O lado B do Maletta
O lado B do Maletta
Moradores do
residencial relatam como é morar em um dos pontos mais conhecidos da capital
mineira
Para
quem passa pela esquina entre a avenida Augusto de Lima e a rua da Bahia, na
região central de Belo Horizonte, é quase impossível não perceber o frenético “entra-e-sai”

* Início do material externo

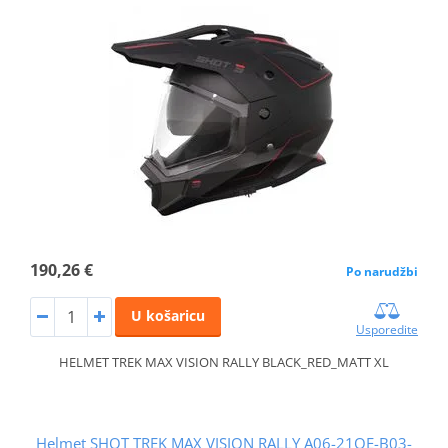
190,26 €
Po narudžbi
U košaricu
Usporedite
HELMET TREK MAX VISION RALLY BLACK_RED_MATT XL
Helmet SHOT TREK MAX VISION RALLY A06-21OE-B03-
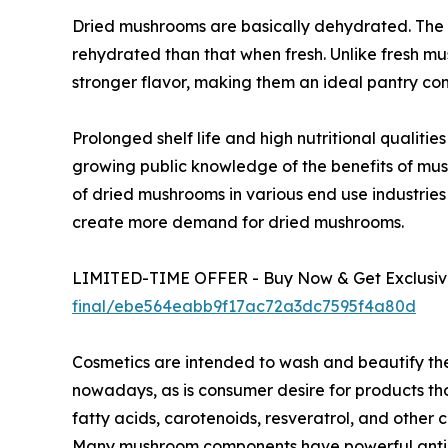
Dried mushrooms are basically dehydrated. The 
rehydrated than that when fresh. Unlike fresh m
stronger flavor, making them an ideal pantry co
Prolonged shelf life and high nutritional qualit
growing public knowledge of the benefits of mu
of dried mushrooms in various end use industries
create more demand for dried mushrooms.
LIMITED-TIME OFFER - Buy Now & Get Exclusive
final/ebe564eabb9f17ac72a3dc7595f4a80d
Cosmetics are intended to wash and beautify th
nowadays, as is consumer desire for products tho
fatty acids, carotenoids, resveratrol, and othe
Many mushroom components have powerful antioxi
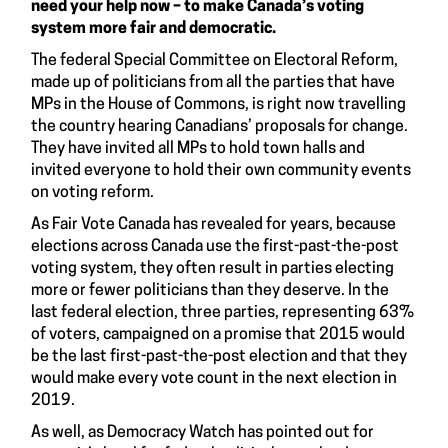
need your help now – to make Canada’s voting
system more fair and democratic.
The federal Special Committee on Electoral Reform,
made up of politicians from all the parties that have
MPs in the House of Commons, is right now travelling
the country hearing Canadians’ proposals for change.
They have invited all MPs to hold town halls and
invited everyone to hold their own community events
on voting reform.
As
Fair Vote Canada
has revealed for years, because
elections across Canada use the first-past-the-post
voting system, they often result in parties electing
more or fewer politicians than they deserve. In the
last federal election, three parties, representing 63%
of voters, campaigned on a promise that 2015 would
be the last first-past-the-post election and that they
would make every vote count in the next election in
2019.
As well, as Democracy Watch has pointed out for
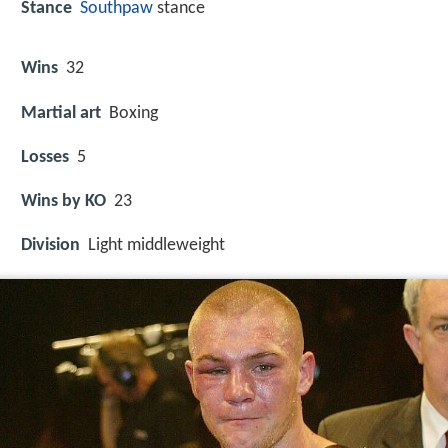
Stance
Southpaw
stance
Wins
32
Martial art
Boxing
Losses
5
Wins by KO
23
Division
Light middleweight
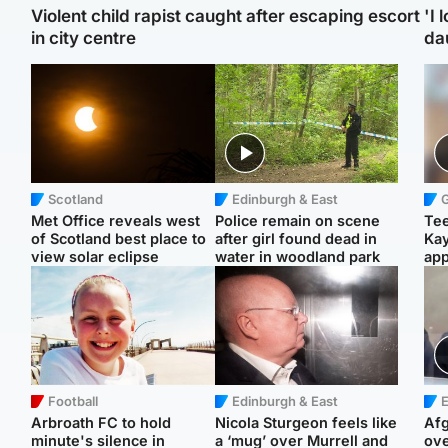
Violent child rapist caught after escaping escort
'I 
in city centre
da
Scotland
Edinburgh & East
Met Office reveals west
Police remain on scene
Tee
of Scotland best place to
after girl found dead in
Ka
view solar eclipse
water in woodland park
app
Football
Edinburgh & East
E
Arbroath FC to hold
Nicola Sturgeon feels like
Afg
minute's silence in
a ‘mug’ over Murrell and
ove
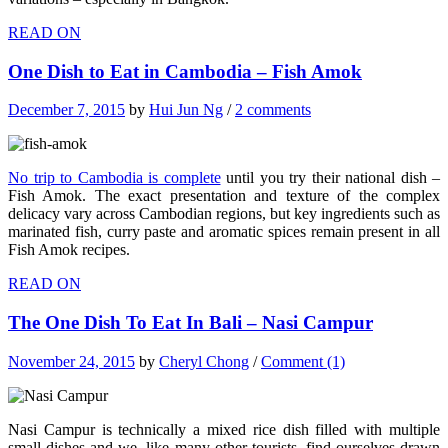
READ ON
One Dish to Eat in Cambodia – Fish Amok
December 7, 2015
by
Hui Jun Ng
/
2 comments
No trip to Cambodia is complete
until you try their national dish –
Fish Amok. The exact presentation and texture of the complex
delicacy vary across Cambodian regions, but key ingredients such as
marinated fish, curry paste and aromatic spices remain present in all
Fish Amok recipes.
READ ON
The One Dish To Eat In Bali – Nasi Campur
November 24, 2015
by
Cheryl Chong
/
Comment (1)
Nasi Campur is technically a mixed rice dish filled with multiple
small dishes and we, like many other tourists, find ourselves drawn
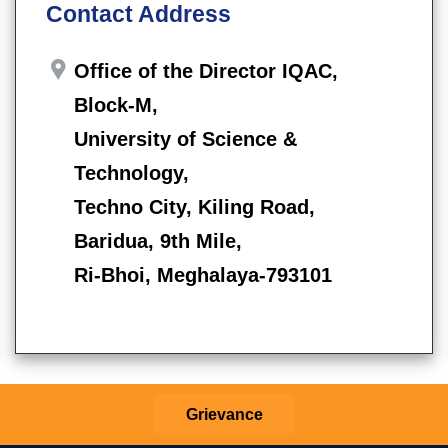
Contact Address
Office of the Director IQAC,
Block-M,
University of Science &
Technology,
Techno City, Kiling Road,
Baridua, 9th Mile,
Ri-Bhoi, Meghalaya-793101
Grievance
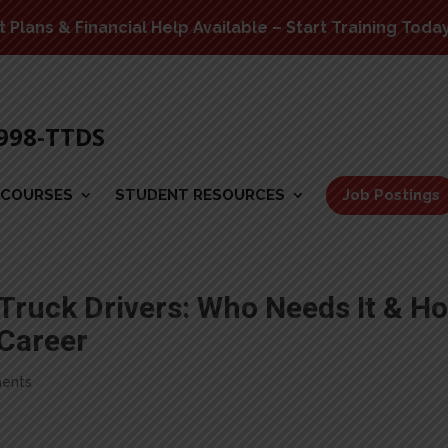
Plans & Financial Help Available – Start Training Toda
-998-TTDS
COURSES
STUDENT RESOURCES
Job Postings
 Truck Drivers: Who Needs It & H
 Career
ents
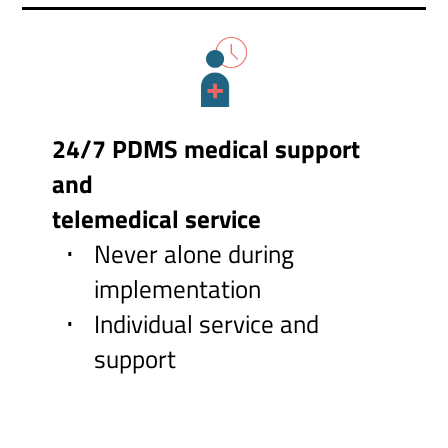
24/7 PDMS medical support
and
telemedical service
Never alone during
implementation
Individual service and
support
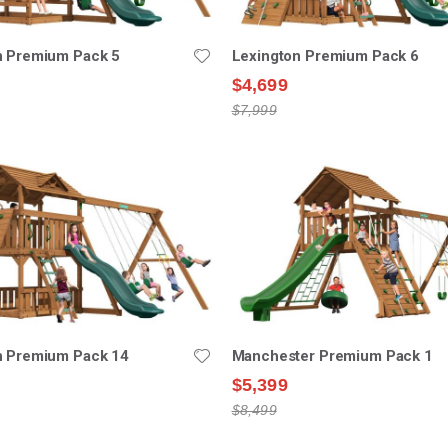
n Premium Pack 5
Lexington Premium Pack 6
$4,699
$7,999
n Premium Pack 14
Manchester Premium Pack 1
$5,399
$8,499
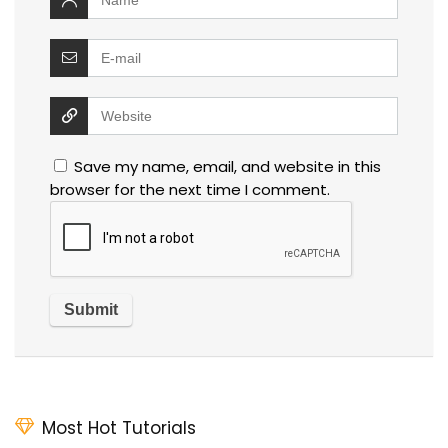
Save my name, email, and website in this
browser for the next time I comment.
Most Hot Tutorials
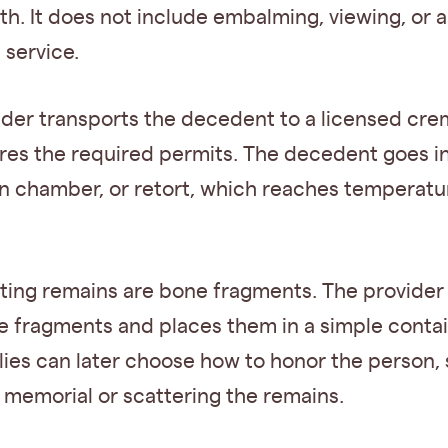
th. It does not include embalming, viewing, or a
 service.
ider transports the decedent to a licensed cre
res the required permits. The decedent goes in
n chamber, or retort, which reaches temperatu
lting remains are bone fragments. The provider
e fragments and places them in a simple contai
lies can later choose how to honor the person,
 memorial or scattering the remains.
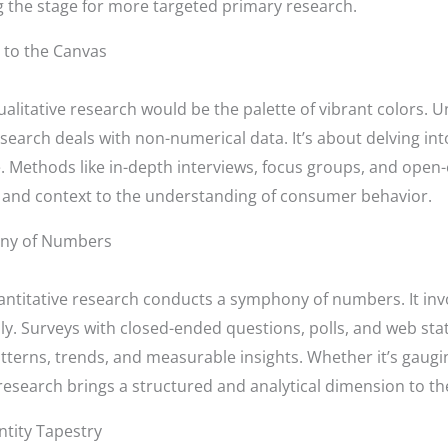
g the stage for more targeted primary research.
 to the Canvas
alitative research would be the palette of vibrant colors. U
esearch deals with non-numerical data. It’s about delving int
. Methods like in-depth interviews, focus groups, and open
th and context to the understanding of consumer behavior.
ony of Numbers
antitative research conducts a symphony of numbers. It invo
lly. Surveys with closed-ended questions, polls, and web stat
atterns, trends, and measurable insights. Whether it’s gaug
research brings a structured and analytical dimension to t
ntity Tapestry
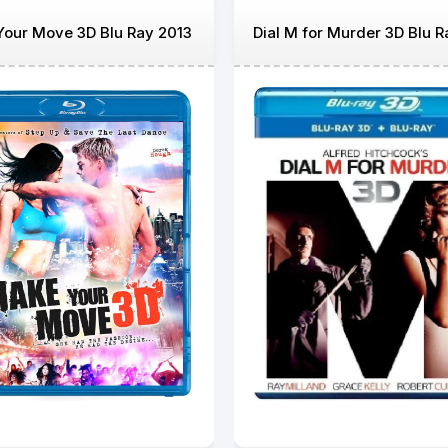
our Move 3D Blu Ray 2013
Dial M for Murder 3D Blu R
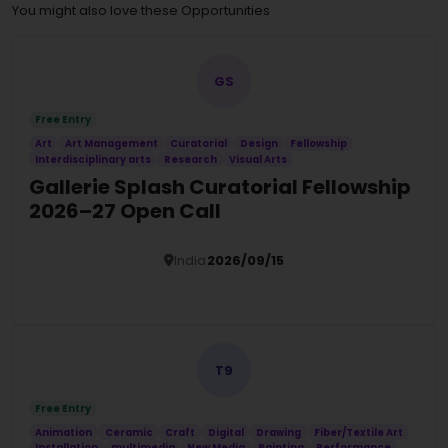
You might also love these Opportunities
GS
Free Entry
Art
Art Management
Curatorial
Design
Fellowship
Interdisciplinary arts
Research
Visual Arts
Gallerie Splash Curatorial Fellowship
2026–27 Open Call
India
2026/09/15
Details
T9
Free Entry
Animation
Ceramic
Craft
Digital
Drawing
Fiber/Textile Art
Installation
multimedia
New Media
Painting
Performance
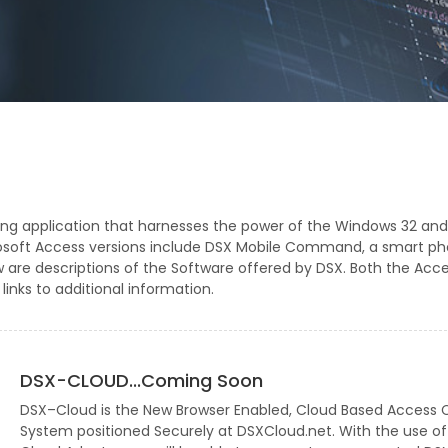
ing application that harnesses the power of the Windows 32 and
rosoft Access versions include DSX Mobile Command, a smart p
ow are descriptions of the Software offered by DSX. Both the Acc
inks to additional information.
DSX-CLOUD...Coming Soon
DSX–Cloud is the New Browser Enabled, Cloud Based Access 
System positioned Securely at DSXCloud.net. With the use of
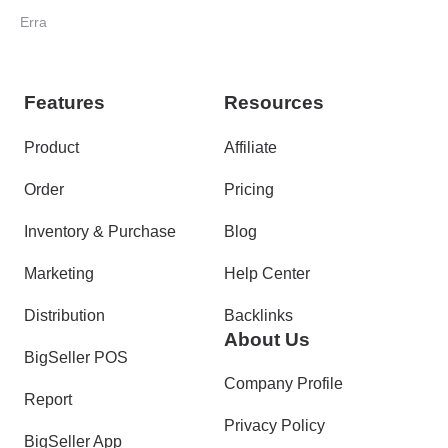
Your Orders
Erra
Features
Resources
Product
Affiliate
Order
Pricing
Inventory & Purchase
Blog
Marketing
Help Center
Distribution
Backlinks
About Us
BigSeller POS
Company Profile
Report
Privacy Policy
BigSeller App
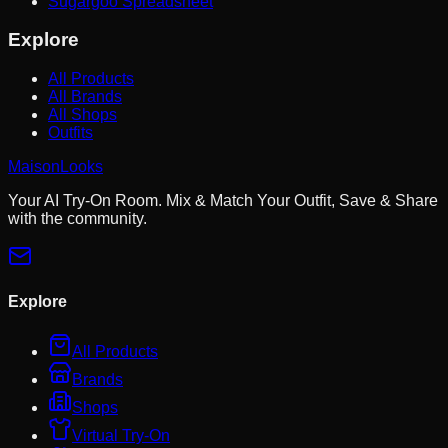
Sugargoo Spreadsheet
Explore
All Products
All Brands
All Shops
Outfits
MaisonLooks
Your AI Try-On Room. Mix & Match Your Outfit, Save & Share
with the community.
Explore
All Products
Brands
Shops
Virtual Try-On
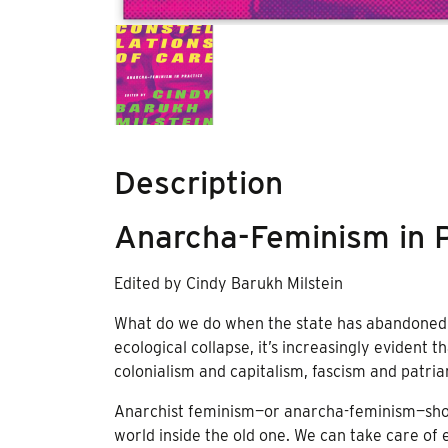
Description
Anarcha-Feminism in P
Edited by Cindy Barukh Milstein
What do we do when the state has abandoned u
ecological collapse, it’s increasingly evident t
colonialism and capitalism, fascism and patriar
Anarchist feminism—or anarcha-feminism—shows
world inside the old one. We can take care of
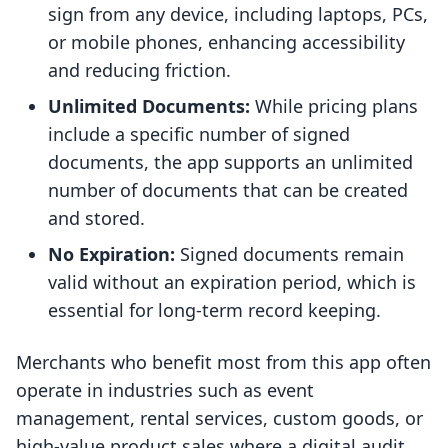
sign from any device, including laptops, PCs,
or mobile phones, enhancing accessibility
and reducing friction.
Unlimited Documents:
While pricing plans
include a specific number of signed
documents, the app supports an unlimited
number of documents that can be created
and stored.
No Expiration:
Signed documents remain
valid without an expiration period, which is
essential for long-term record keeping.
Merchants who benefit most from this app often
operate in industries such as event
management, rental services, custom goods, or
high-value product sales where a digital audit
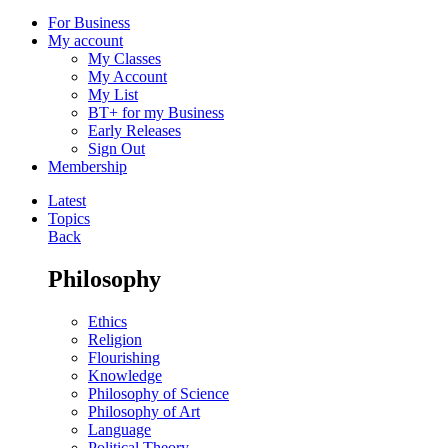
For Business
My account
My Classes
My Account
My List
BT+ for my Business
Early Releases
Sign Out
Membership
Latest
Topics
Back
Philosophy
Ethics
Religion
Flourishing
Knowledge
Philosophy of Science
Philosophy of Art
Language
Political Theory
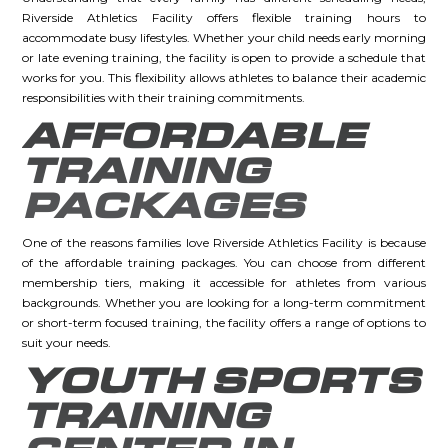
Riverside Athletics Facility offers flexible training hours to
accommodate busy lifestyles. Whether your child needs early morning
or late evening training, the facility is open to provide a schedule that
works for you. This flexibility allows athletes to balance their academic
responsibilities with their training commitments.
AFFORDABLE
TRAINING
PACKAGES
One of the reasons families love Riverside Athletics Facility is because
of the affordable training packages. You can choose from different
membership tiers, making it accessible for athletes from various
backgrounds. Whether you are looking for a long-term commitment
or short-term focused training, the facility offers a range of options to
suit your needs.
YOUTH SPORTS
TRAINING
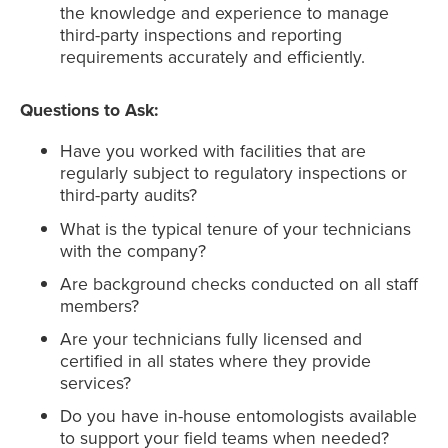
the knowledge and experience to manage
third-party inspections and reporting
requirements accurately and efficiently.
Questions to Ask:
Have you worked with facilities that are
regularly subject to regulatory inspections or
third-party audits?
What is the typical tenure of your technicians
with the company?
Are background checks conducted on all staff
members?
Are your technicians fully licensed and
certified in all states where they provide
services?
Do you have in-house entomologists available
to support your field teams when needed?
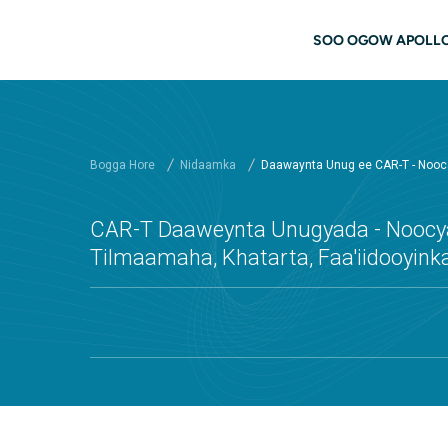
Ku bood tusmada horraanta
navigati
SOO OGOW APOLL
Bogga Hore
Nidaamka
Daawaynta Unug ee CAR-T - Nooca
CAR-T Daaweynta Unugyada - Noocya
Tilmaamaha, Khatarta, Faa'iidooyink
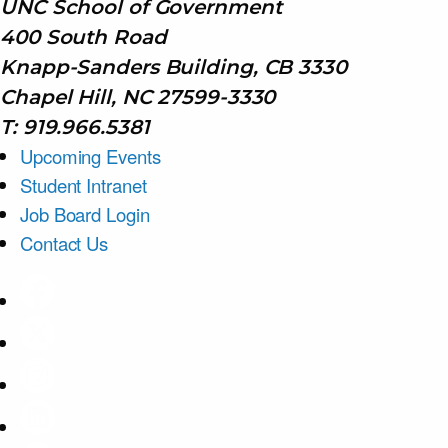
UNC School of Government
400 South Road
Knapp-Sanders Building, CB 3330
Chapel Hill, NC 27599-3330
T: 919.966.5381
Upcoming Events
Student Intranet
Job Board Login
Contact Us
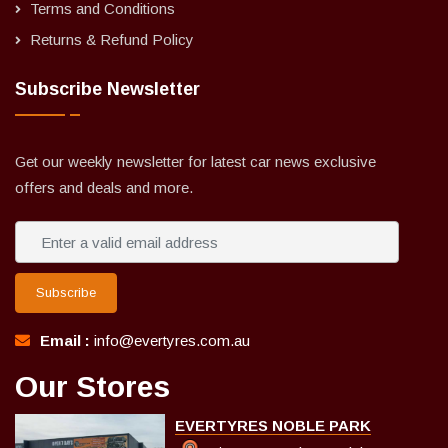
Terms and Conditions
Returns & Refund Policy
Subscribe Newsletter
Get our weekly newsletter for latest car news exclusive
offers and deals and more.
Subscribe
Email :
info@evertyres.com.au
Our Stores
EVERTYRES NOBLE PARK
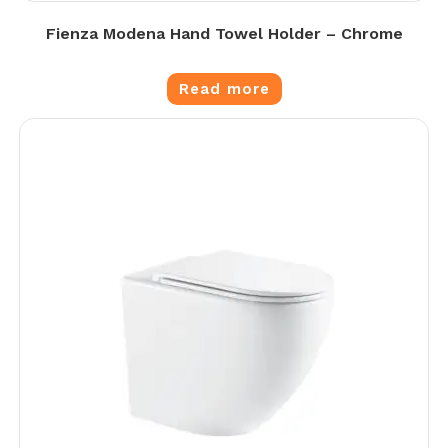
Fienza Modena Hand Towel Holder – Chrome
Read more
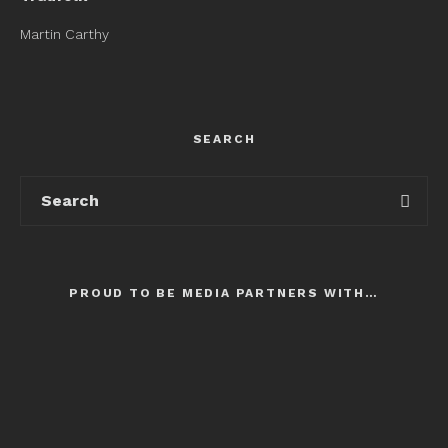
Martin Carthy
SEARCH
PROUD TO BE MEDIA PARTNERS WITH…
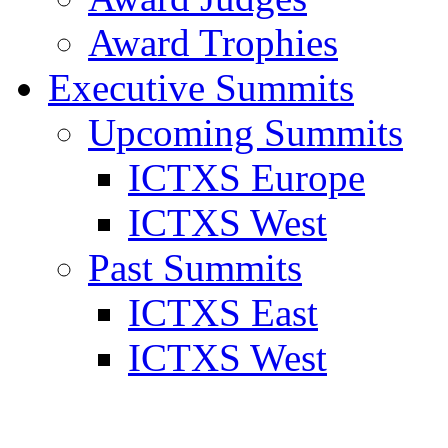
Award Trophies
Executive Summits
Upcoming Summits
ICTXS Europe
ICTXS West
Past Summits
ICTXS East
ICTXS West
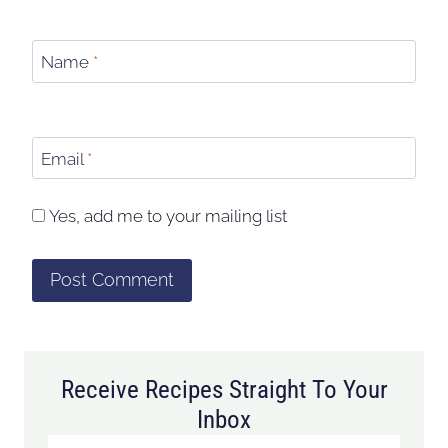
Name
*
Email
*
Yes, add me to your mailing list
Receive Recipes Straight To Your
Inbox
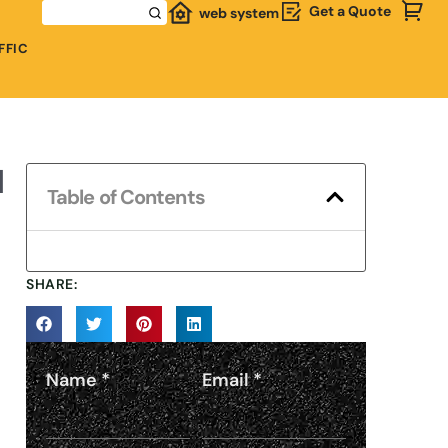
Get a Quote
web system
FFIC
d
Table of Contents
SHARE:
Name
*
Email
*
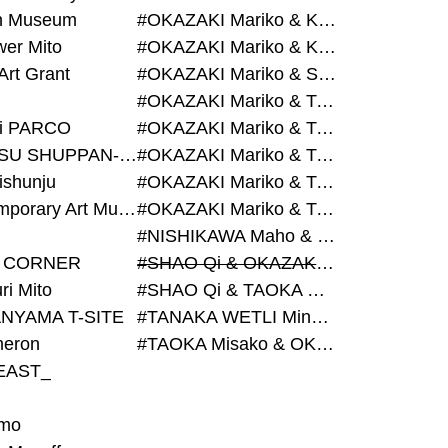
on Museum
#OKAZAKI Mariko & KURASHINA Misa & AZEGAMI Yoichi
wer Mito
#OKAZAKI Mariko & KURASHINA Misa & KOSAKA Ayano
Art Grant
#OKAZAKI Mariko & SHAO Qi & KURASHINA Misa
#OKAZAKI Mariko & TAOKA Misako & KURASHINA Misa
i PARCO
#OKAZAKI Mariko & TAOKA Misako & SHAO Qi
#BIJUTSU SHUPPAN-SHA
#OKAZAKI Mariko & TAOKA Misako & SHAO Qi & KURASHINA Misa
ishunju
#OKAZAKI Mariko & TAOKA Misako & TANAKA WETLI Minami
#Contemporary Art Museum Kumamoto
#OKAZAKI Mariko & TAOKA Misako & TANAKA WETLI Minami & SHAO Qi
#NISHIKAWA Maho & OKAZAKI Mariko
 CORNER
#SHAO Qi & OKAZAKI Mariko & TAOKA Misako
ri Mito
#SHAO Qi & TAOKA Misako & OKAZAKI Mariko
NYAMA T-SITE
#TANAKA WETLI Minami & OKAZAKI Mariko
eron
#TAOKA Misako & OKAZAKI Mariko
EAST_
mo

a movimentar um dos principais prédios comerciais da cidade: o edifício Arcangelo
Maletta. Ali, escritórios, livrarias, sebos, lanchonetes, lojas de informática
e acessórios oferecem diversos serviços ao público. À noite, o local – hoje,
tido como cartão-postal da capital – transforma-se em um dos redutos boêmios mais
badalados da cidade.
Por
concentrar eclético universo de tribos, sabores e sons, os bares e restaurantes
do Maletta, localizados nas galerias térreas e pilotis, tornaram-se pontos de
encontros para happy hours entre
amigos, estudantes, artistas, profissionais liberais e turistas, atraídos pela
peculiar gastronomia local e pela cerveja “estupidamente” gelada. Nas mesas dos
tradicionais botecos, as conversas vão de simples bate-papos a resenhas futebolísticas
ou questões sobre artes, música, política, literatura e cultura.
Com
seus três blocos, 31 andares, 319 apartamentos, 641 salas, 74 sobrelojas e 72
lojas, porém, o Maletta não se resume ao aglomerado comercial, com opções de
serviços e lazer. Por trás do balbúrdico e esfervescente cenário, o edifício também
se revela um grande residencial. Seus moradores, que, por vezes, passam
despercebidos, têm um estilo de vida diferenciado por viverem em um dos lugares
mais famosos de BH.
As
irmãs aposentadas Mônica e Darli que o digam. Elas moram no Maletta há 40 anos.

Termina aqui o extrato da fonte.